È avvenuto sulla Milano-Roma che, a dicembre, con l’inaugurazione del servizio Frecciarossa, che ha trasportato più passeggeri di Alitalia ed Airone assieme.
Il treno ha battuto l’aereo superando il 50per cento di quota di mercato – ha spiegat il presidente delle Fs, Innocenzo Cipolletta e per il futuro l’alta velocità punta al “60 per cento della massa dei passeggeri” della tratta Milano-Roma.
In più Trenitalia punterebbe a modulare l’offerta con tariffe speciali per chi viaggia in ore e in giornate di minore afflusso.
Cipolletta non ha comunque voluto esser troppo ottimista: “Aspettiamo a fare questo conto quando la recessione sarà terminata”, ha precisato. A chi gli chiedeva espressamente chi sarà il vincitore della sfida, Cipolletta ha risposto senza sbilanciarsi troppo: “Vinciamo tutti – ha detto – offrendo varie alternative di trasporto ci sarà infatti posto per tutti”.
Per ora Trenitalia “è soddisfatta” del risultato raggiunto e aspetta di poter giocare ad armi pari con l’aereo quando, dopo il 12 dicembre di quest’anno, “sarà completata la linea Torino-Milano-Salerno”, portando la percorrenza tra il capoluogo lombardo e la Capitale a 3 ore, contro le attuali 3 ore e mezza.
Che l’alta velocità fosse in grado di sovvertire il tradizionale rapporto di forza a favore dell’aereo lo si era visto in Francia. Dopo 28 anni di servizio del Tgv (il viaggio inaugurale della Parigi-Lione risale al settembre 1981) ed una rete che copre ormai l’intero Esagono, il super treno d’oltralpe è riuscito a rubare clienti all’aereo, tanto che Air France ha messo in conto di perdere circa 500 mila clienti già la scorsa primavera a favore del treno.
Sulla Parigi-Marsiglia in cambio di una differenza minima di prezzo, il Tgv impiega 3 ore da stazione a stazione, a fronte dei 60 minuti di volo, a cui vanno sommati i tempi per raggiungere gli aeroporti dai rispettivi centri cittadini, oltre al check-in e al ritiro dei bagagli.
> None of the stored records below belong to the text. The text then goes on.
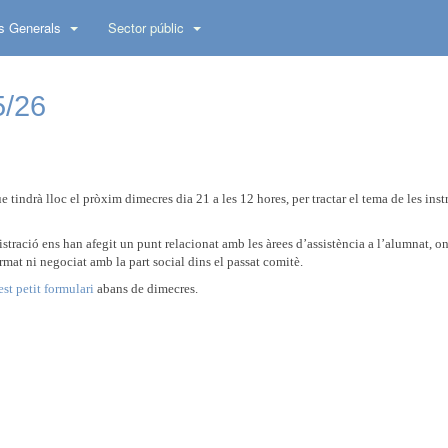
s Generals
Sector públic
5/26
tindrà lloc el pròxim dimecres dia 21 a les 12 hores, per tractar el tema de les ins
nistració ens han afegit un punt relacionat amb les àrees d’assistència a l’alumnat, 
mat ni negociat amb la part social dins el passat comitè.
st petit formulari
abans de dimecres.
Secondo Cipolletta, però, “bisogna aspettare che passi la crisi e poi ci sarà una forte domanda di trasporto con possibilità di crescita per tutti”.
L’unico scoglio ai progetti di Trenitalia è la qualità del servizio, perchè tra ritardi e guasti sarà lungo il lavoro per raggiungere standard elevati come quelli francesi.